Task directions =
Going through the material underneath, give only the number of lines that contain "טורקיה".

Source material =
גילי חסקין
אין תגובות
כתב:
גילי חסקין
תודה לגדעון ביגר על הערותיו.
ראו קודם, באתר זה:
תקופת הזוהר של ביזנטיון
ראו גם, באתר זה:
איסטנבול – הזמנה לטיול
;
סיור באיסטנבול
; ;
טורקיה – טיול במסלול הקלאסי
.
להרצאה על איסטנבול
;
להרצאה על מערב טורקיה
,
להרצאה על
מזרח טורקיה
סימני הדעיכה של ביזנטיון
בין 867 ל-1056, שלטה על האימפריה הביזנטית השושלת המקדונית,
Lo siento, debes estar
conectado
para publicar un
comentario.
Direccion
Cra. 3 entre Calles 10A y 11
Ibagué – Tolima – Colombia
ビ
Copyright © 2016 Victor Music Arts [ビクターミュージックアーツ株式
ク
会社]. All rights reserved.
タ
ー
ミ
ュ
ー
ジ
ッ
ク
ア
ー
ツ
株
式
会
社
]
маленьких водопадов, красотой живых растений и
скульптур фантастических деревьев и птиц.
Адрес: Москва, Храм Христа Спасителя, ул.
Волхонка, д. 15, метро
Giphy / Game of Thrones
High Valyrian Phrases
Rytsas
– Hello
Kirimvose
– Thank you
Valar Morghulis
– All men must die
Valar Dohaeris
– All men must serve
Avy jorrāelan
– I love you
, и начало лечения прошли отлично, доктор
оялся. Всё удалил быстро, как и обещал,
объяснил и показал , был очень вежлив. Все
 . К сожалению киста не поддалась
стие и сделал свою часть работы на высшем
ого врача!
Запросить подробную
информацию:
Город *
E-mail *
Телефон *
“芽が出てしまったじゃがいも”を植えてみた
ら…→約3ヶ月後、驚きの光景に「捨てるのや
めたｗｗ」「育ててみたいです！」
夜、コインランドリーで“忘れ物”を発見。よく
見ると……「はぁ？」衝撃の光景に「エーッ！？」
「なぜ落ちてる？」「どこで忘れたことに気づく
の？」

Result below =
3